The gateway exports traces and metrics via OTLP gRPC to whatever ISARTOR__OTEL_EXPORTER_ENDPOINT points at. See Metrics & Tracing for detailed setup.


Scalability Deep-Dive

Level 3 is designed for horizontal scaling. The Pluggable Trait Provider architecture ensures every component can scale independently:

Stateless Gateway Pods

The Isartor gateway binary is fully stateless when configured with cache_backend=redis and router_backend=vllm.

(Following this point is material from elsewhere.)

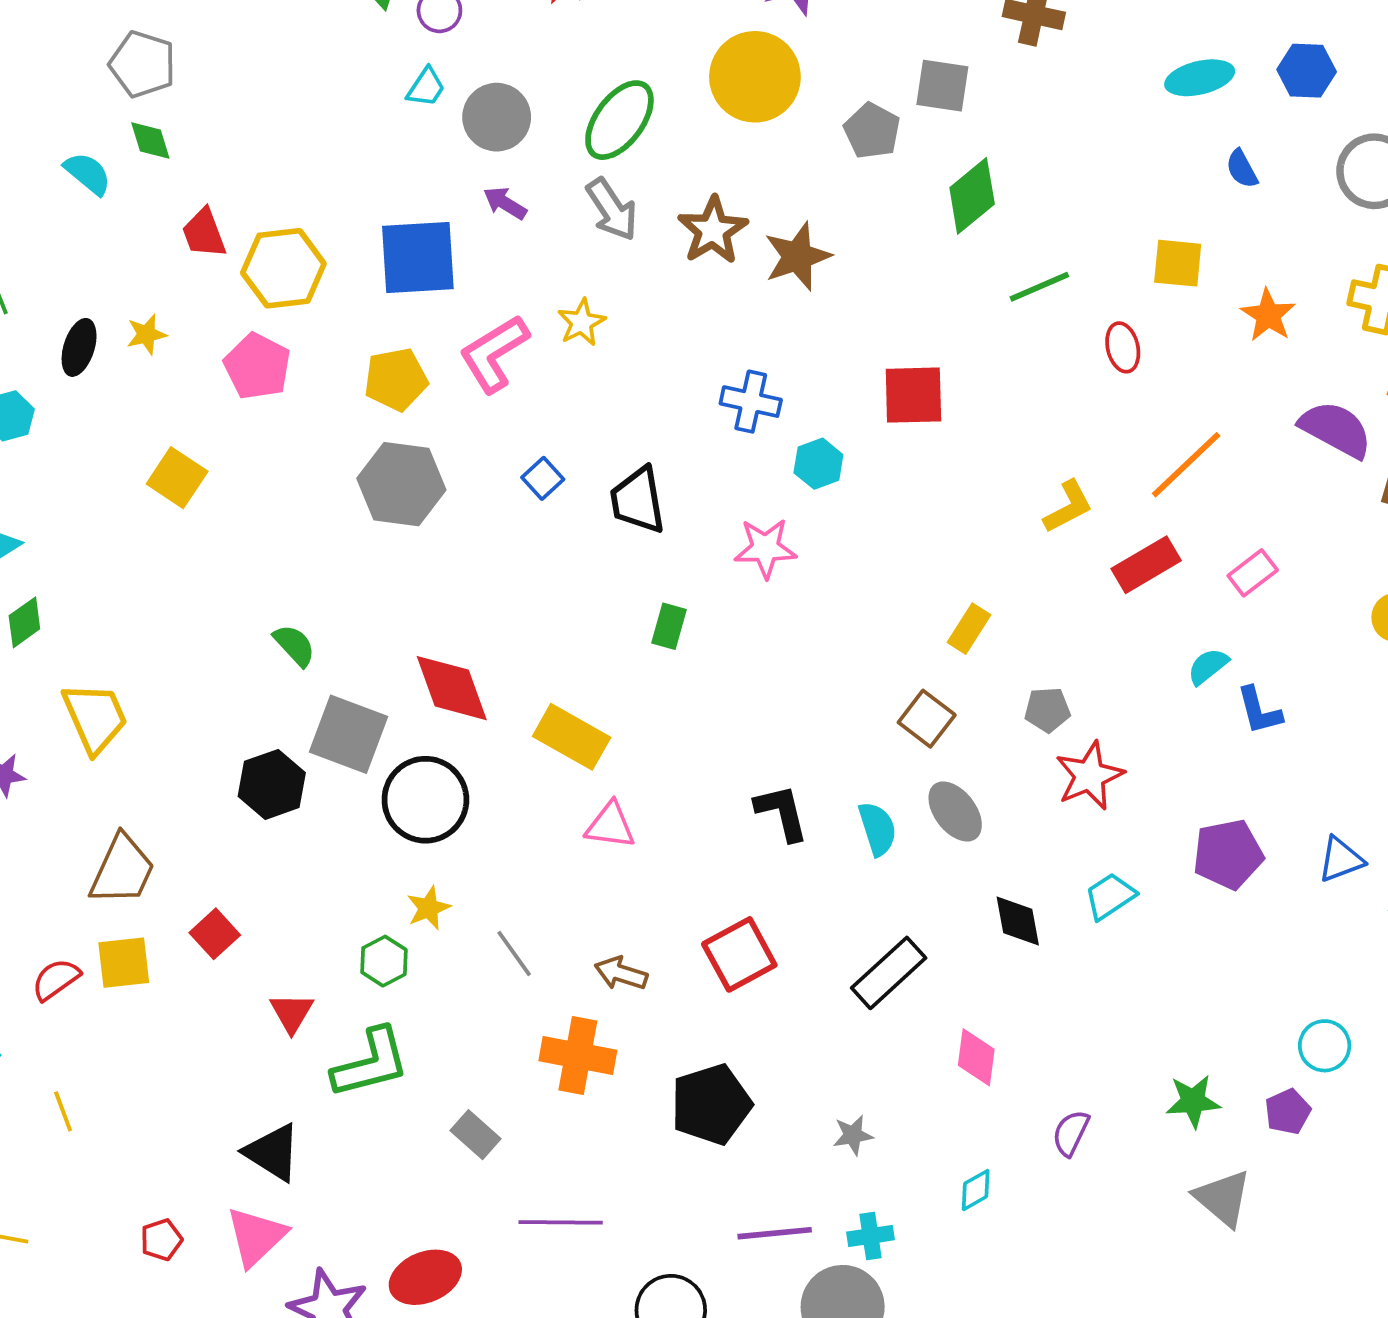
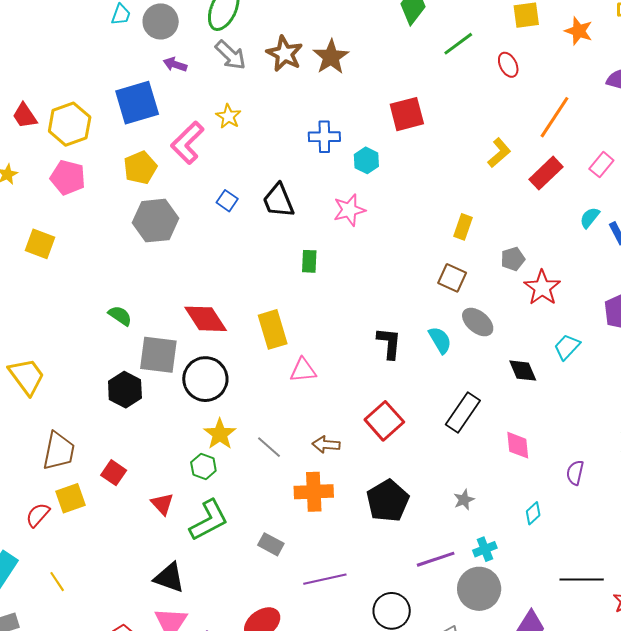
yellow rectangle: (572, 737) -> (273, 329), turned 57
black L-shape: (782, 813) -> (389, 343), turned 32
yellow star: (429, 908) -> (220, 434), size x1.4

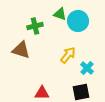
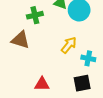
cyan cross: (87, 68) -> (88, 58), turned -32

All request-scoped state (cache, inference) is offloaded to external services, meaning:

  • Gateway pods scale linearly — add replicas via HPA without coordination overhead.
  • Zero warm-up penalty — new pods serve requests immediately (no model loading, no cache priming).
  • Rolling updates — deploy new versions with zero downtime; old and new pods share the same Redis cache.

Shared Cache via Redis

With ISARTOR__CACHE_BACKEND=redis:

BenefitImpact
Consistent hit rateAll pods read/write the same cache — no per-pod cold caches
Memory efficiencyCache memory is centralised, not duplicated N times
PersistenceRedis AOF/RDB survives pod restarts
Cluster modeRedis Cluster or ElastiCache provides sharded, HA caching

GPU Inference Pool (vLLM)

With ISARTOR__ROUTER_BACKEND=vllm:

BenefitImpact
Independent GPU scalingScale inference replicas separately from gateway pods
Continuous batchingvLLM's PagedAttention maximises GPU utilisation
Mixed hardwareGateway runs on cheap CPU nodes; inference on GPU nodes
Cost controlScale inference to zero when idle (KEDA + queue-depth trigger)

Scaling Dimensions

DimensionKnobMetric
Gateway replicasHPA minReplicas / maxReplicasCPU utilisation, request rate
Inference replicasHPA on custom GPU metricsGPU utilisation, queue depth
Cache capacityISARTOR__CACHE_MAX_CAPACITYCache hit rate, memory usage
ConcurrencyHPA + replica scalingP95 latency, request rate
RedisRedis Cluster nodesKey count, memory, eviction rate

Cost Optimisation

StrategyDescription
Spot / preemptible nodesUse for inference pods (they're stateless and restart quickly)
Scale-to-zeroUse KEDA with queue-depth trigger to scale inference to 0 when idle
Right-size GPUA100 80 GB for large models, T4/L4 for Phi-3-mini (4 GB VRAM is sufficient)
Shared GPUNVIDIA MPS or MIG to run multiple inference pods per GPU
Semantic cacheHigher ISARTOR__CACHE_MAX_CAPACITY = fewer inference calls
Smaller quantisationQ4_K_M uses less VRAM at marginal quality cost

Security Checklist

  • TLS termination at ingress (cert-manager + Let's Encrypt or cloud certs)
  • mTLS between services (Istio / Linkerd / Cilium)
  • ISARTOR__GATEWAY_API_KEY from Kubernetes Secret, not plaintext
  • ISARTOR__EXTERNAL_LLM_API_KEY from Kubernetes Secret
  • Network policies restricting pod-to-pod communication
  • RBAC: least-privilege ServiceAccounts for each workload
  • Pod security standards: restricted or baseline
  • Image scanning (Trivy, Snyk) in CI pipeline
  • Audit logging enabled on the cluster

Downgrading to Level 2

If Kubernetes overhead doesn't justify the scale:

  1. Export your env vars from the Kubernetes ConfigMap/Secret.
  2. Map them into docker/.env.full.
  3. Run docker compose -f docker-compose.sidecar.yml up --build.

No code changes — the binary is identical across all three tiers.